As it is the case in 90% of the times, it was a physical issue which was approached as a behavior problem. However, after more than a year of unsuccessful attempts, the rider, who was also the owner, explored the thought that a physical issue was possibly the problem. This is when the horse came at the Science of Motion training center.
The horse was quite good over high jumps and very poor over low jumps. He was not disturbed by the landing of a 6 feet oxer, but he anticipated the landing of a low and wide jump such as a river. He traveled and performed with a thoracolumbar spine very crooked, which could explain intense loading of the leading front leg at the landing as well as severe pain in the thoracic vertebrae. The question was why the crookedness did not seem to induce pain at the landing of higher jumps. It was a considerable difference between the horse’s style over higher jumps, which was quite good, and the style of the same horse over lower jumps, which was very poor. This suggested that the athletic demands of higher jumps and in particular the longitudinal flexion of the thoracic spine, recreated a transient alignment of the thoracolumbar spine allowing less painful landing.

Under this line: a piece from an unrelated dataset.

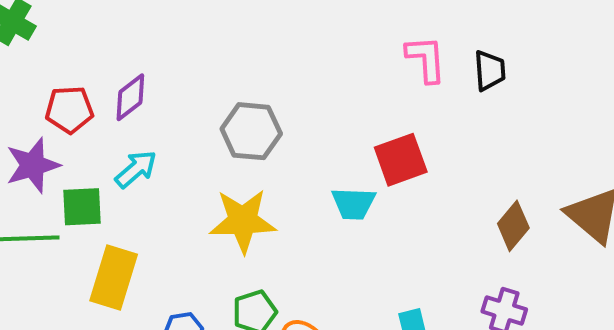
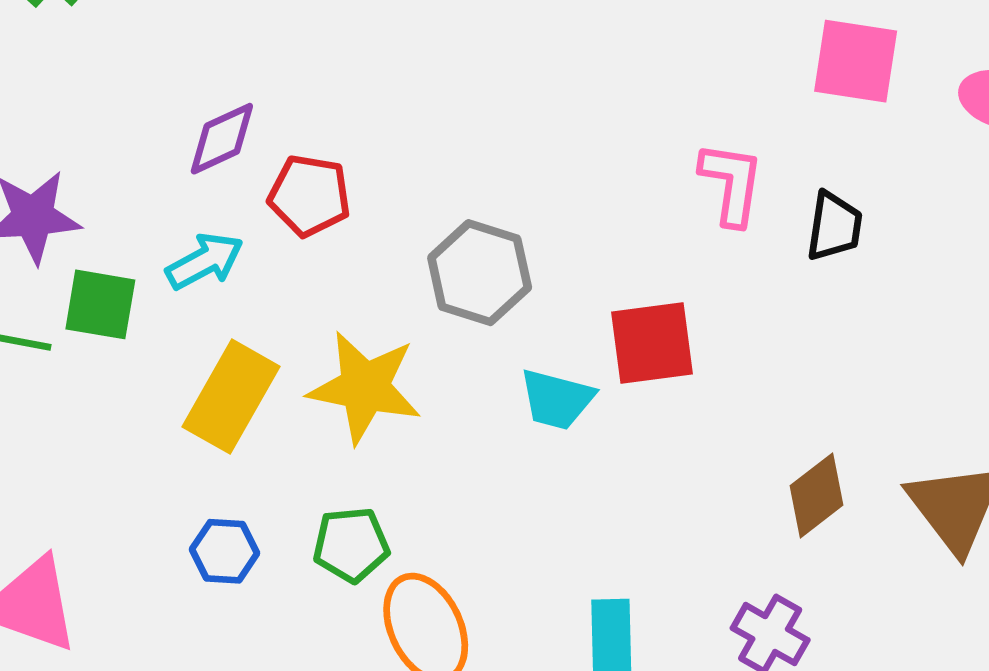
red pentagon: (69, 110) -> (309, 196), moved
gray hexagon: (251, 131) -> (480, 273), moved
yellow rectangle: (114, 278) -> (231, 397), moved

Based in this working hypothesis, it was rational to think that correcting the back muscles imbalance causing lateral bending and inverted rotation would allow painless landing of lower jumps and this is word for word what happened.

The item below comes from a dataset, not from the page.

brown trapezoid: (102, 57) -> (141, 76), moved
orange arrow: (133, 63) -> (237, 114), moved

In line with the overly simplistic thinking of most training techniques the advice commonly given to the rider was, “only jump big jumps”. This is the primitive thinking of behavior theories. The horse flew effortlessly over 6 feet oxers, but just to annoy the rider, it does not jump the river. Another one turns left but just to aggravate the rider, the horse refuses to turn right. He likes halt but not want to back up. Running away from the predator, forward movement, is the horse’s most basic survival instinct, but because it is “lazy”, the horse refuses moving forward. Come on, if you think about it, these behavior theories are ridiculous.
In two months of corrective gymnastic on the flat the back muscle imbalance was corrected and proper coordination was created. Once the horse performed on the flat, at the walk, trot and canter with a functional thoracolumbar spine, the gymnastic was extended over low and wide jumps. In one month, the horse figured that keeping over the jump the body coordination created on the flat, rendered the jumping performance easy and pain free. It was time to face the truth.

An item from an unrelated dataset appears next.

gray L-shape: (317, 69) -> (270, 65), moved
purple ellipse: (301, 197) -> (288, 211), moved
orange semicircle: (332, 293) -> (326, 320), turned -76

The river was set in the middle of the ring, blue tarp, water contrasting strongly with the white sand. The first attempt over the river was recorded on video, first the warm up and then the fly over the river.
We have received horses refusing entering the show ring, bucking between the jumps. One added one stride in the middle of a in and out and amazingly was still capable to clear the second jump. This one had difficulties turning right at the landing of a jump. This one’s balance was perturbed by the lead changes. This other one scared himself jumping too high, etc., etc. Each time it was a dysfunction in the vertebral column mechanism. Each time, correcting the muscular issue “corrected the behavior.”